The most recent estimate that I have seen for the number of playgrounds in the USA is 355,000.  I think that it is safe to assume that many of these could be upgraded to provide higher quality play experiences.  But it is also clear that following the current model of tear-out-and-replace with new is too expensive and time consuming to address the current needs of kids and communities.  Instead of renovation what could be accomplished with a budget of $5,000 to $10,000 per site?


I have purposely thrown all of these subjects on the table at the same time, as I believe that they are inter-related and discussing them somewhat simultaneously will be beneficial.  I’d like your thoughts on how playgrounds can be transformed to better match the needs of today’s kids and families.

Why I am writing this blog

This blog has only been active for a week and it already has a substantial following.  I want to thank you for joining.  As you may know, I recently became a columnist for Playground Magazine.  As I understand it the readership of Playground Magazine is composed largely members of the playground industry.  As such it provides a platform for discussing how that industry could begin to introduce more beneficial products and services.

As I have stated previously I do not see playground manufacturers as bad guys.  Quite the contrary.  However I think it is inappropriate for me to include my more radical thinking there, at least not without having those ideas given broader circulation so that they are better grounded. The purpose of this blog therefore is to discuss ideas that are fairly radical and to get reactions and thoughts from other play advocates.

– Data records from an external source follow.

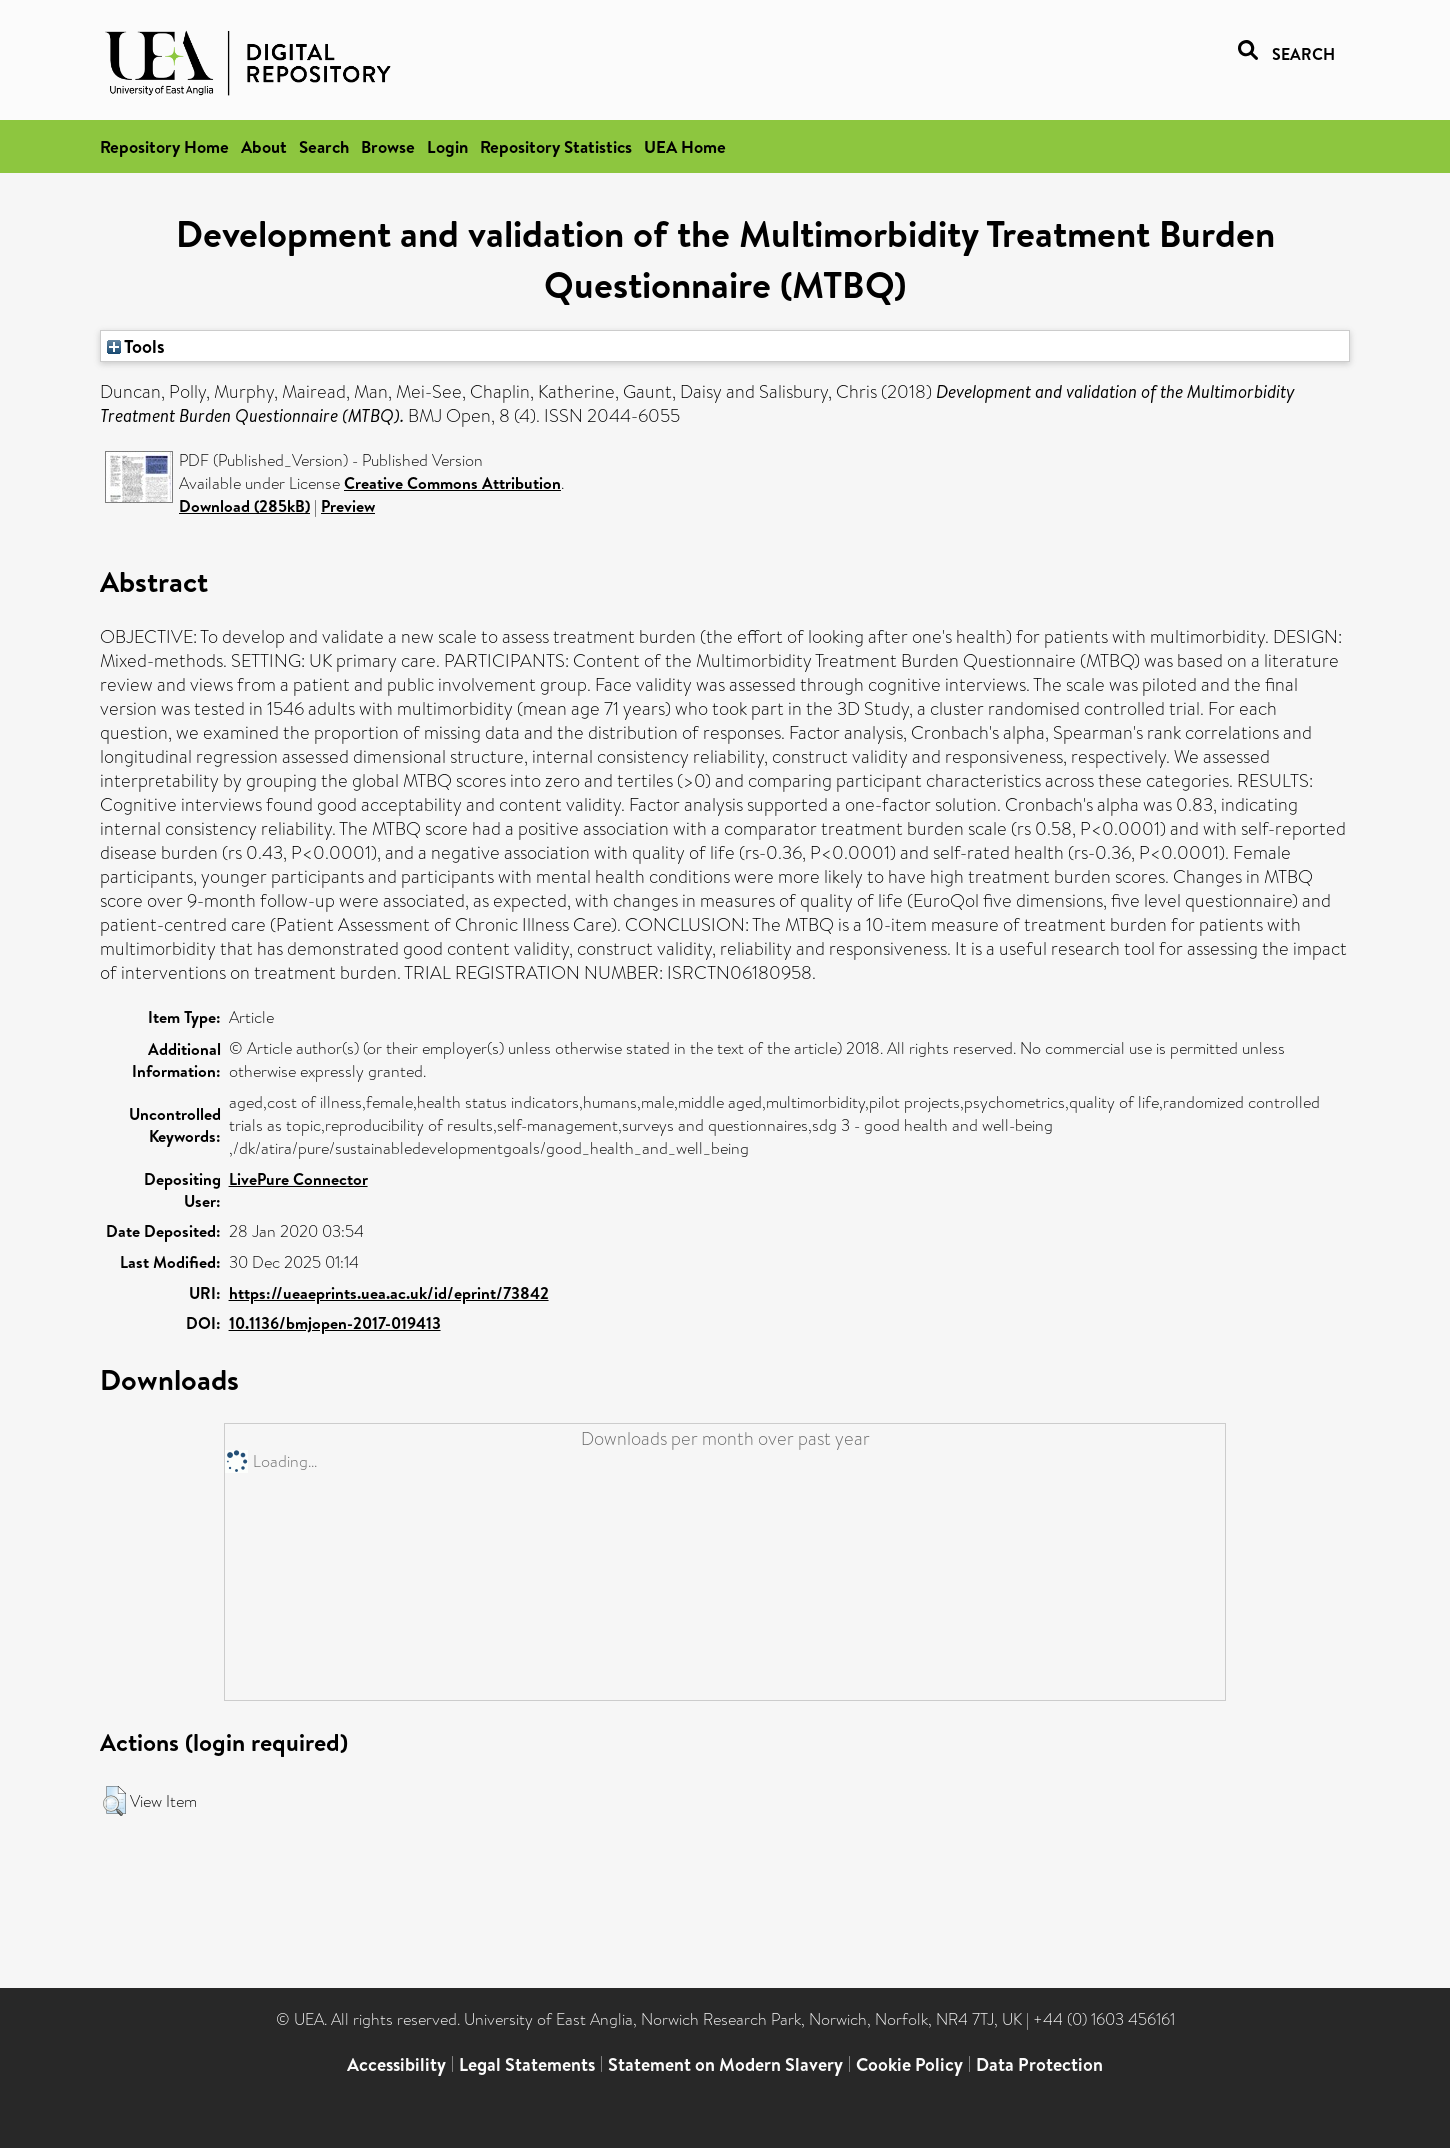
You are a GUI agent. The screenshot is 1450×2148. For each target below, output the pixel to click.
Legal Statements (527, 2064)
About (264, 146)
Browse (388, 146)
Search (324, 146)
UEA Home (685, 146)
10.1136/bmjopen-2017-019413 (335, 1323)
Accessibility (396, 2064)
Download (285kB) (244, 506)
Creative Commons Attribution (452, 483)
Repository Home (164, 146)
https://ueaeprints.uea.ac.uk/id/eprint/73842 (389, 1293)
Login (447, 146)
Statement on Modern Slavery (725, 2064)
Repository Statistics (556, 146)
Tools (136, 346)
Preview (348, 506)
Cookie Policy (909, 2064)
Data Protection (1039, 2064)
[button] (114, 1801)
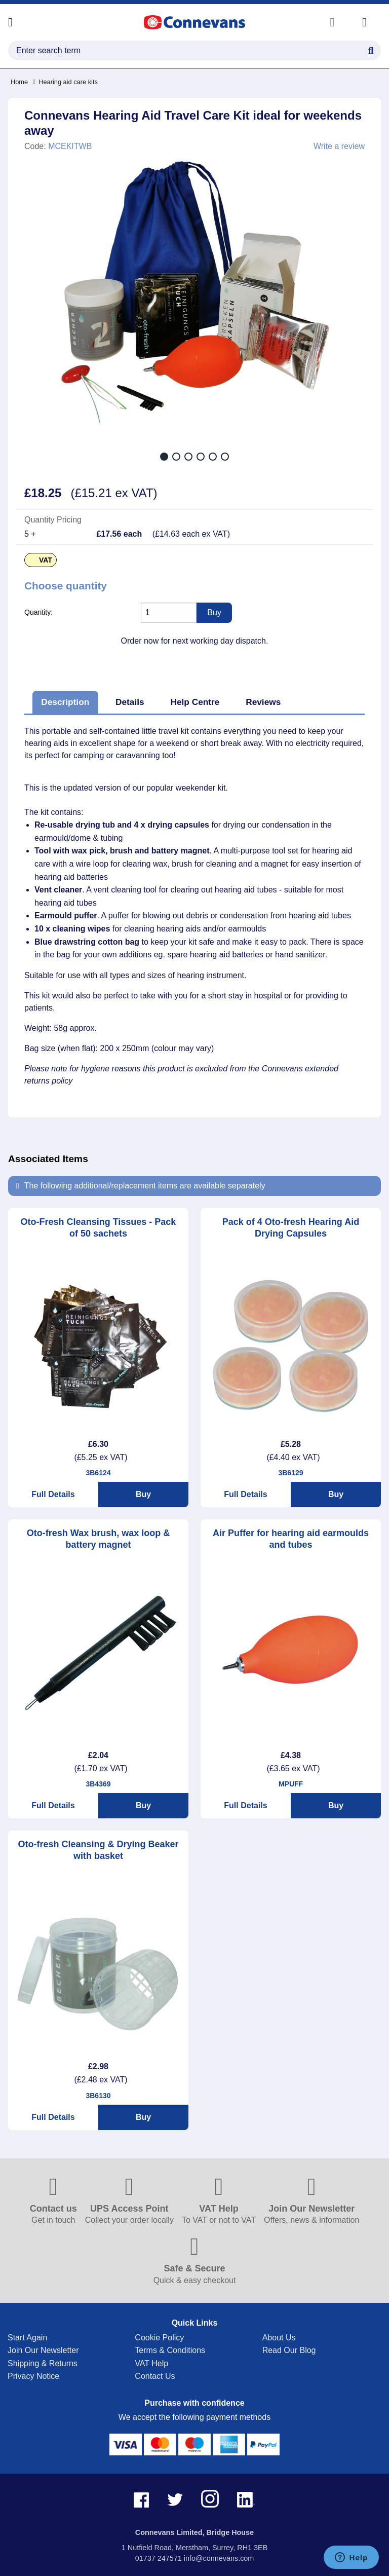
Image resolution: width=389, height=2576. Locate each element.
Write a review (339, 146)
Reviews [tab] (263, 702)
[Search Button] (371, 49)
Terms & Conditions (170, 2350)
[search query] (194, 50)
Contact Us (155, 2376)
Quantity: (38, 612)
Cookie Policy (159, 2337)
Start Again (27, 2337)
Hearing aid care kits (65, 82)
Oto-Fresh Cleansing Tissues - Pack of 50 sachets (98, 1228)
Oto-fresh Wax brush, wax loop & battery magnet (98, 1539)
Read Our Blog (289, 2350)
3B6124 (98, 1473)
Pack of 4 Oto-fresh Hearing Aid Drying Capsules (290, 1228)
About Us (279, 2337)
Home (19, 82)
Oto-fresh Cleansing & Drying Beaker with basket (98, 1850)
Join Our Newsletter (43, 2350)
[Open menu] (10, 22)
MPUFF (291, 1784)
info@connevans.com (219, 2558)
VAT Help (151, 2363)
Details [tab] (129, 702)
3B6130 (98, 2096)
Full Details (52, 1494)
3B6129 (290, 1473)
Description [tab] (65, 702)
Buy (143, 1494)
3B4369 (98, 1784)
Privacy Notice (33, 2376)
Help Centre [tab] (194, 702)
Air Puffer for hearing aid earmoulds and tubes (291, 1539)
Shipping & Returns (42, 2363)
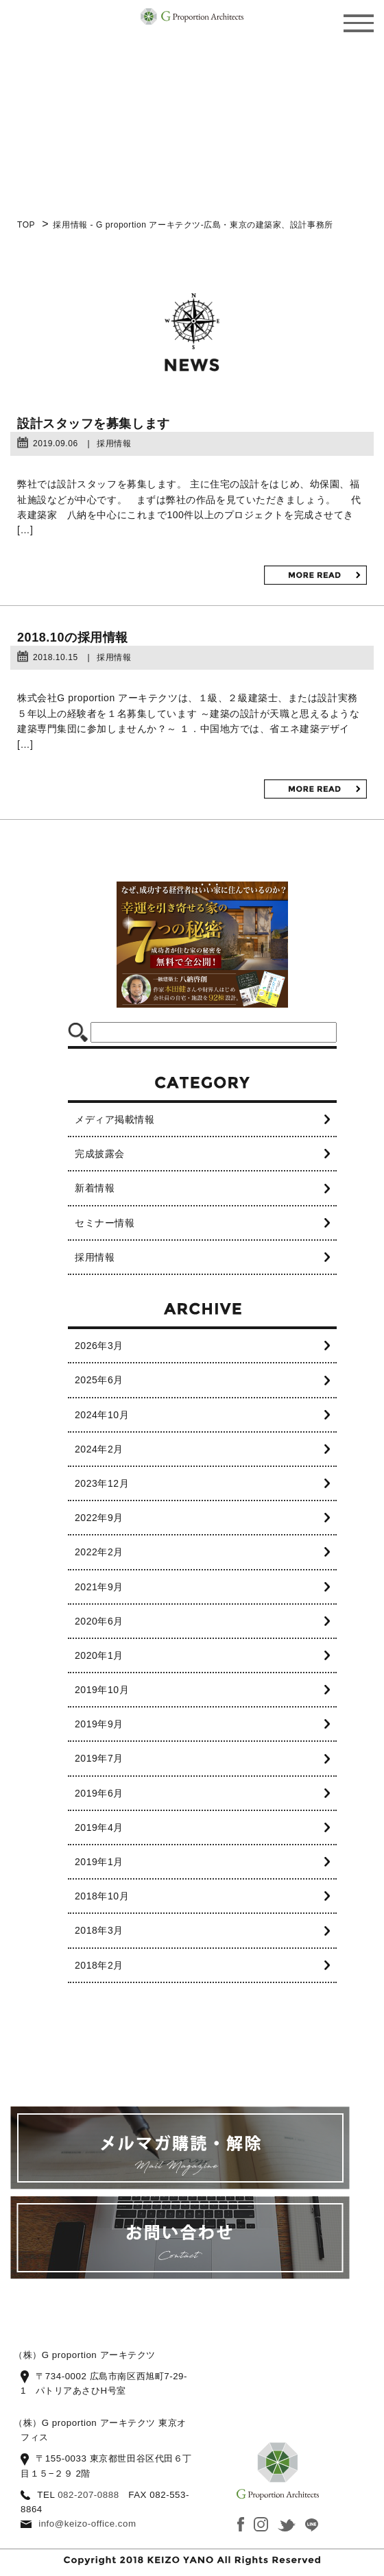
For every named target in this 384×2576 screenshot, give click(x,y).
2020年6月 (99, 1621)
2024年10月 (102, 1414)
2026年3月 (99, 1345)
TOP (26, 225)
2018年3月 (99, 1930)
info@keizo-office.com (87, 2523)
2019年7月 (99, 1758)
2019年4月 (99, 1827)
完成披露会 (100, 1153)
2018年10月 (102, 1896)
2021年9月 (99, 1586)
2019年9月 (99, 1723)
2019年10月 (102, 1689)
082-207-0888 (88, 2495)
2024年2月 (99, 1449)
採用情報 (95, 1257)
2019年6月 (99, 1793)
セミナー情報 (104, 1222)
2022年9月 (99, 1517)
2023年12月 (102, 1483)
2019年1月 (99, 1861)
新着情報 (95, 1187)
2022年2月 (99, 1551)
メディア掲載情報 (114, 1119)
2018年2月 (99, 1965)
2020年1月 (99, 1655)
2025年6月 (99, 1379)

I look forward to you thoughts.

What I did on my Summer Vacation

If you were a poor kid living in the city and couldn’t go off of your block, what fun could you have?

What I Did on My Summer Vacation

_              Climbed a tree

_              Dug a giant hole

_              Decorated my bike

_              Made a new friend

_              Played “pitch penny”

_              Learned to skateboard

_              Played with my bother or sister _______ times

_              Played “hide and go seek”

_              Read a comic book

_              Drew a picture

_              Made a hide-out from cardboard boxes

_              Played dress-up

_              Flew a kite

_              Made a boat

_              Ran under the lawn sprinkler

_              Played tag

_              Turned off the TV and went outside _______ times

Where do we go from here?

Kid @ BigToy Model

I can feel it in my bones. There are BIG changes afoot in the world of play. Playgrounds will have to be transformed if they are to respond. Designers, manufacturers and buyers will have to make major adjustments to their thinking. Existing playgrounds, over 350,000 in the US alone, will have to be revamped.

The decision to write this column is motived by two primary reasons. First as a sort of mea culpa for my contribution to what I now see is a perfect storm of unintended consequences that has resulted in a playground “industry” that is out of step with the needs of children and families. Secondly, as both an insider and as an outsider I have experiences that can illustrate many of the issues that now confront us.

By way of introduction I’d like to refer you to my Linkedin page www.linkedin.com/pub/jay-beckwith/10/323/17a/. If you scroll down to the bottom there are images of some of the work I have been involved in over the past fifty years.

As with most such résumés only the more or less successful projects are shown there. My intent with this column is to share with you those aspects of my experience that are less public and more personal.  Along the way I will give you references to the major influences on my thinking. For example, I highly recommend Brené Brown’s latest book Daring Greatly in which she discusses the value of being vulnerable and speaking from your heart. If I had read this as a young man I wouldn’t have to be confessing now.

Here’s the point I want to make to you. I think that we have been all, well mostly, wrong about how we go about creating places to play. We can do much better. Over the next few months I intend to make this case to you as provocatively as I can. The goal is to stimulate discussion, and in this exchange we will begin to glimpse the future.